Individuals classified in the so-called phase 3 of the government’s key jobs and development guarantee policy will now be offered tailored training.
“The National Public Employment Service (Arbetsförmedlingen) will, together with the participant, determine the type of education which is best suited and its duration,” the government announced in a statement on Tuesday.
“The opportunity for labour market training in phase 3 will continue until the end of 2011.”
The jobs and development guarantee was introduced by the government in 2007 and represented a complete review of how unemployment insurance is paid and the return to the labour market is managed.
The guarantee is divided into three parts. Phase 1 is an introductory stage which offers a mapping of a job-seeker’s skills and requirements with job search coaching and other activities, lasting a total of 150 days.
Phase 2 is directed to training and work experience. Phase one and two are permitted to continue for a total of 450 days combined.
Phase 3 was designed to ensure that participants were offered employment at a workplace in order to gain experience and fresh references.

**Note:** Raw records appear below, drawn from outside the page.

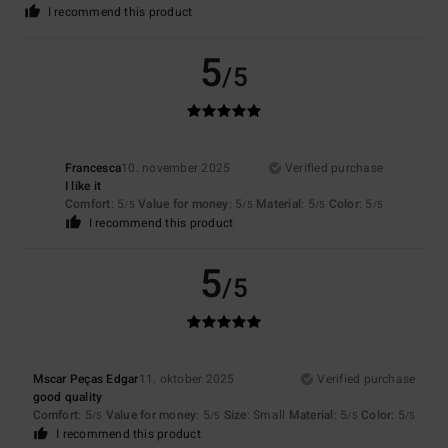
I recommend this product
5
/5
Francesca
10. november 2025
Verified purchase
I like it
Comfort
: 5
Value for money
: 5
Material
: 5
Color
: 5
/5
/5
/5
/5
I recommend this product
5
/5
Mscar Peças Edgar
11. oktober 2025
Verified purchase
good quality
Comfort
: 5
Value for money
: 5
Size
: Small
Material
: 5
Color
: 5
/5
/5
/5
/5
I recommend this product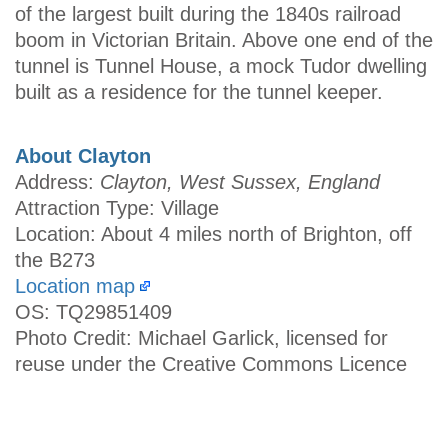
of the largest built during the 1840s railroad
boom in Victorian Britain. Above one end of the
tunnel is Tunnel House, a mock Tudor dwelling
built as a residence for the tunnel keeper.
About Clayton
Address:
Clayton, West Sussex, England
Attraction Type: Village
Location: About 4 miles north of Brighton, off
the B273
Location map
OS: TQ29851409
Photo Credit: Michael Garlick, licensed for
reuse under the Creative Commons Licence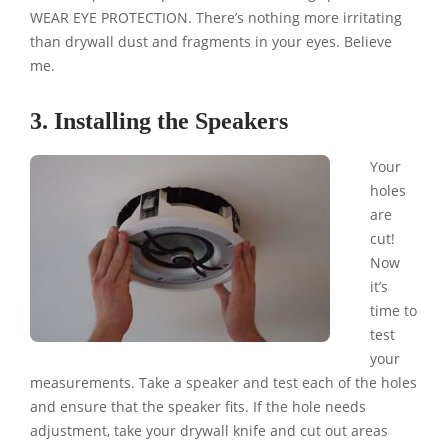
WEAR EYE PROTECTION. There’s nothing more irritating
than drywall dust and fragments in your eyes. Believe
me.
3. Installing the Speakers
Your
holes
are
cut!
Now
it’s
time to
test
your
measurements. Take a speaker and test each of the holes
and ensure that the speaker fits. If the hole needs
adjustment, take your drywall knife and cut out areas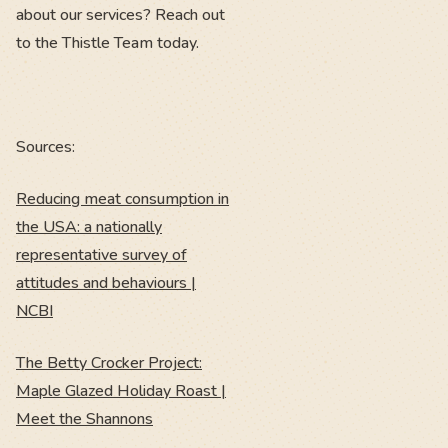
about our services? Reach out
to the Thistle Team today.
Sources:
Reducing meat consumption in
the USA: a nationally
representative survey of
attitudes and behaviours |
NCBI
The Betty Crocker Project:
Maple Glazed Holiday Roast |
Meet the Shannons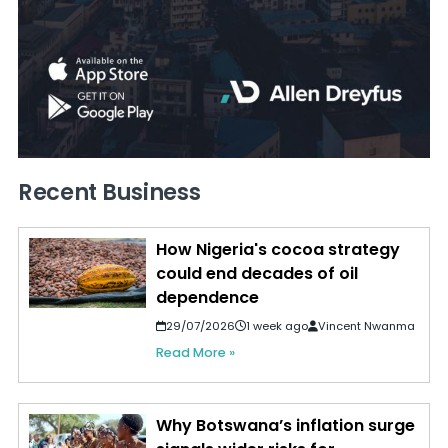
Recent Business
How Nigeria's cocoa strategy
could end decades of oil
dependence
29/07/2026
1 week ago
Vincent Nwanma
Read More »
Why Botswana’s inflation surge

The phase 3 has in recent weeks become something of difficult political issue for the government. The rules are designed so that phase 3 participants are given tasks that would otherwise not have been carried out.
Criticism from both the opposition and companies has focused on the fact that long-term unemployment are given meaningless jobs to do in order to retain the right to unemployment insurance.
There have also been reports of staff being given no tasks at all and companies cashing in 5,000 kronor ($790) per person and month from the state.
The opposition has demanded more labour market training for the long-term unemployed and demanded that the Employment Service ends the transfer of individuals into phase 3.
After securing the support of the Sweden Democrats, the Red-Green parties had the support necessary to win a parliamentary vote on the issue.
The government’s response to extend access to training into phase 3 has been interpreted as an attempt to diffuse broader criticism of its labour market policy.